Le nucléaire représente environ 200 millions sur 730. Il est toujours difficile de définir précisément le nucléaire stratégique, dont font partie le Rafale, les missiles, le porte-avions et son escadre...
On ne peut avoir une définition aussi englobante ! Le porte-avions, le Rafale, etc., sont multi-rôles...
Le Groupement des industries françaises de défense terrestre (GICAT) ne reçoit que 50 millions d'euros de R et T sur les 730, ce qui est très peu pour une industrie importante, et pour une armée qui est engagée très régulièrement dans les opérations extérieures...
Vous voulez dire que l'armée de terre est moins bien lotie que les autres...

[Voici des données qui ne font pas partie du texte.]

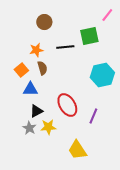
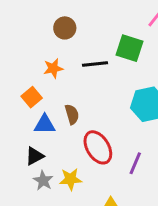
green square: (89, 36) -> (130, 48), turned 30
brown semicircle: (42, 68) -> (72, 114), moved
black triangle: (36, 111) -> (35, 156), moved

L'industrie d'armement terrestre est beaucoup moins puissante que des groupes comme EADS, ou Thales...
Thales fait partie de l'armement terrestre. EADS également...
Thales vient d'être attributaire du contrat « Contact », qui constitue un élément de Scorpion, et qui concerne les communications numériques modernes. Les activités de recherches terrestres obtiennent moins de subsides.
Ils continuent à en faire ! Les blindés de la précédente génération ne résistent pas aux menaces actuelles. On va être obligé de les surprotéger...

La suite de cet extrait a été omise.